I am going through the tutorial of deep Markov models where they are trying to learn the polyphonic dataset. The Link to tutorial is:
https://pyro.ai/examples/dmm.html
This model parameterises transitions and emissions with using a neural network and for variational inference part they use RNN to map observable 'x' to latent space. And in order to ensure that their model is learning something they try to maximise ELBO or minimise negative ELBO. They refer to negative ELBO as NLL. So far I understand what they are doing. However, the next step confuses me. Once they have their NLL, they divide it by sum of sequence lengths.
times = [time.time()]
for epoch in range(args.num_epochs):
# accumulator for our estimate of the negative log likelihood
# (or rather -elbo) for this epoch
epoch_nll = 0.0
# prepare mini-batch subsampling indices for this epoch
shuffled_indices = np.arange(N_train_data)

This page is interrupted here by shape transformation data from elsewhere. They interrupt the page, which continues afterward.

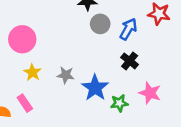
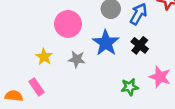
pink circle: (22, 39) -> (68, 24), moved
blue star: (95, 88) -> (106, 43), moved

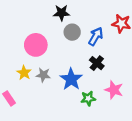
blue star: (106, 43) -> (71, 79), moved
yellow star: (44, 57) -> (24, 73), moved

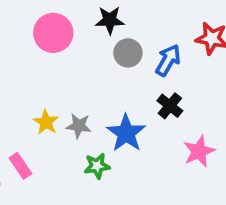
pink circle: (36, 45) -> (53, 33), moved
pink star: (114, 90) -> (199, 151), turned 30
green star: (88, 98) -> (97, 166), moved

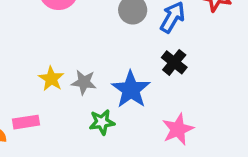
pink star: (199, 151) -> (178, 129), moved
pink rectangle: (20, 166) -> (26, 122), turned -65

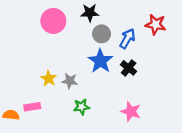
blue star: (131, 90) -> (100, 61), moved
pink star: (178, 129) -> (131, 111), turned -30

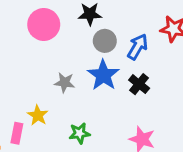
yellow star: (49, 79) -> (38, 115), moved
gray star: (70, 81) -> (65, 83), moved
pink rectangle: (32, 107) -> (17, 133), turned -70

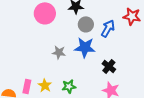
blue star: (103, 75) -> (85, 47), turned -30
black cross: (139, 84) -> (109, 66), moved
yellow star: (38, 115) -> (45, 85), moved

np.random.shuffle(shuffled_indices)
# process each mini-batch; this is where we take gradient steps
for which_mini_batch in range(N_mini_batches):
epoch_nll += process_minibatch(epoch, which_mini_batch, shuffled_indices)
# report training diagnostics
times.append(time.time())
epoch_time = times[-1] - times[-2]
log("[training epoch %04d] %.4f \t\t\t\t(dt = %.3f sec)" %
(epoch, epoch_nll / N_train_time_slices, epoch_time))
And I don't quite understand why they are doing that. Can some explain? Are they averaging here? Insights would be appreciated.